The subject matter described herein relates to query generation for social media data including, for example, tools for assisting a user to enhance a query based on related terms generated automatically in response to inputs from the user.
The rise of social networks, in which peers directly communicate with one another (e.g., a peer-to-peer social network), presents new marketing opportunities. But social networks can include vast amounts of data that cannot be easily analyzed or visualized. Moreover, social networks are constantly in flux, with new interactions occurring and communities changing over even a short period of time further complicating network analysis.
Searching social media is likely to retrieve many documents that are not relevant to the intended search question. Such documents are called false positives. The retrieval of irrelevant documents is often caused by the inherent ambiguity of natural language.
Text clustering techniques based on unsupervised learning algorithms including Bayesian algorithms, Suffix Tree Clustering, k-means, and Gaussian Mixture Models can help reduce false positives. Clustering documents (e.g. text documents) returned for a given search term helps to identify relevant and off-topic documents. For a search term of “bank,” clustering can be used to categorize the document/data universe into “financial institution,” “place to sit,” “place to store,” and the like. Depending on the occurrences of words relevant to the categories, search terms or a search result can be placed in one or more of the categories.
However, even utilizing these techniques, searching social media data is likely to retrieve many irrelevant documents.
In an aspect, a first term is received as input to a social media data query. A related term is determined based on a predictive model trained on historical user interactions with a social media dataset of topics. The historical user interactions include query terms and associated topics returned as query results. The related term is provided to a user interface to prompt a user to include the related term in the social media data query.
One or more of the following features can be included in any feasible combination. For example, a distance between the first term and each of a plurality of clusters of social media datasets clustered according to predetermined labels can be determined. The distance can be calculated in a vector space. Determining the related term can be further based on one of the predetermined labels that are associated with a cluster that is a shortest distance to the first term in the vector space. Determining the related term can be based on a weighted combination of an output of the predictive model and the one of the predetermined labels that is associated with the cluster that is the shortest distance to the first term in the vector space. The clustered datasets can be clustered from a database of social media mentions including text documents relevant to the query.

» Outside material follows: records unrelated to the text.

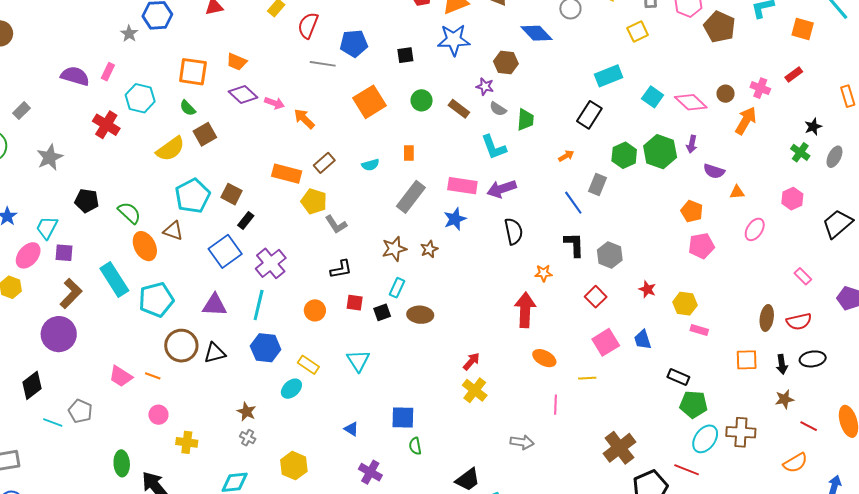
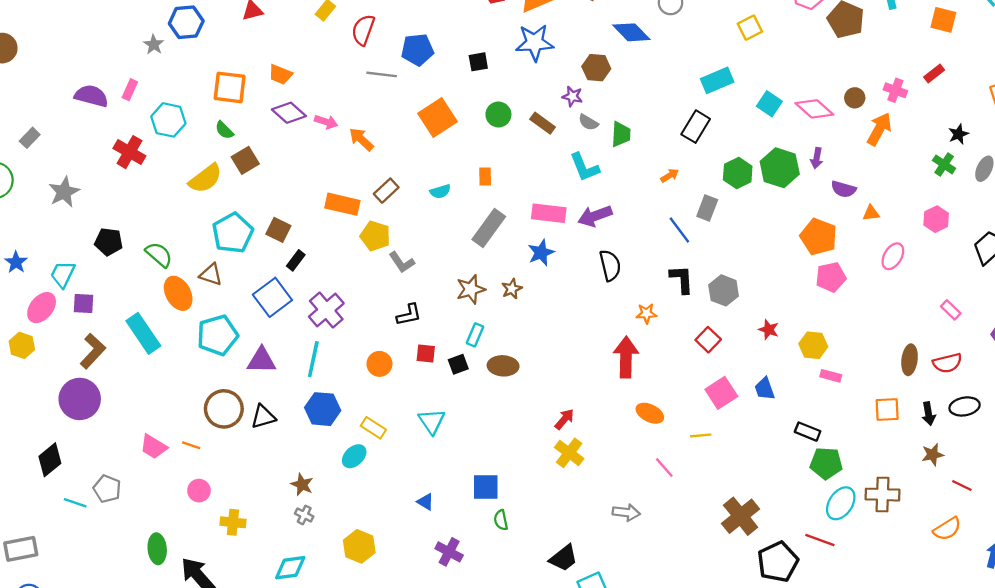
orange pentagon: (692, 211) -> (819, 237), size x1.4
cyan pentagon: (156, 300) -> (218, 335), moved
pink line: (555, 405) -> (664, 467), turned -42

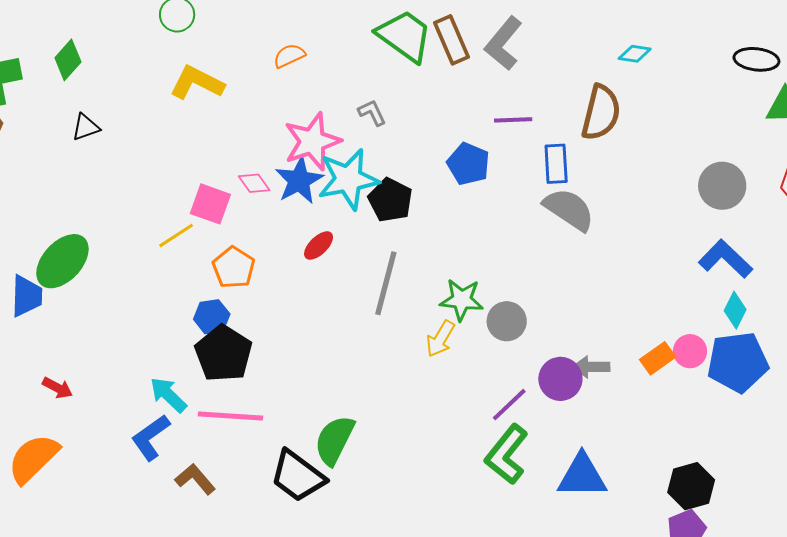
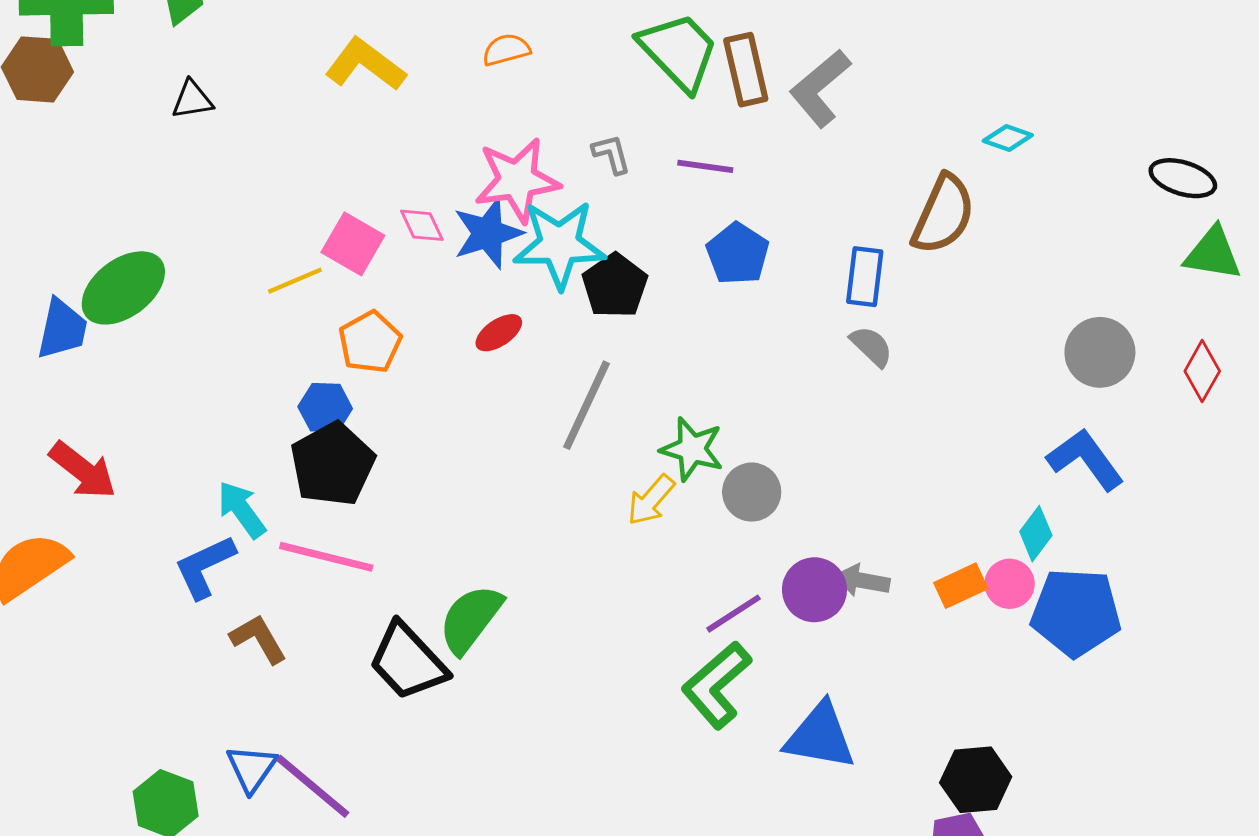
purple line: (513, 120) -> (705, 166), moved
gray semicircle: (569, 209) -> (871, 346), size x0.6
cyan diamond: (735, 310) -> (1036, 534), moved
red arrow: (58, 388) -> (83, 470), size x1.6

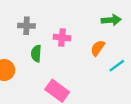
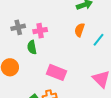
pink cross: (62, 37) -> (40, 31), moved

The user interface can provide a query wizard interface to define the social media data query based on brands, products, and media terms. Attributes associated with the related term can be determined. The attributes can characterize whether the historical user interactions associated with the related term were associated with at least one of: hashtag, at mention, title, uniform resource locator, and author.
At least one of the receiving, the determining, and the providing can be performed by at least one data processor forming part of at least one computing system.
Non-transitory computer program products (i.e., physically embodied computer program products) are also described that store instructions, which when executed by one or more data processors of one or more computing systems, causes at least one data processor to perform operations herein. Similarly, computer systems are also described that may include one or more data processors and memory coupled to the one or more data processors. The memory may temporarily or permanently store instructions that cause at least one processor to perform one or more of the operations described herein. In addition, methods can be implemented by one or more data processors either within a single computing system or distributed among two or more computing systems. Such computing systems can be connected and can exchange data and/or commands or other instructions or the like via one or more connections, including a connection over a network (e.g. the Internet, a wireless wide area network, a local area network, a wide area network, a wired network, or the like), via a direct connection between one or more of the multiple computing systems, etc.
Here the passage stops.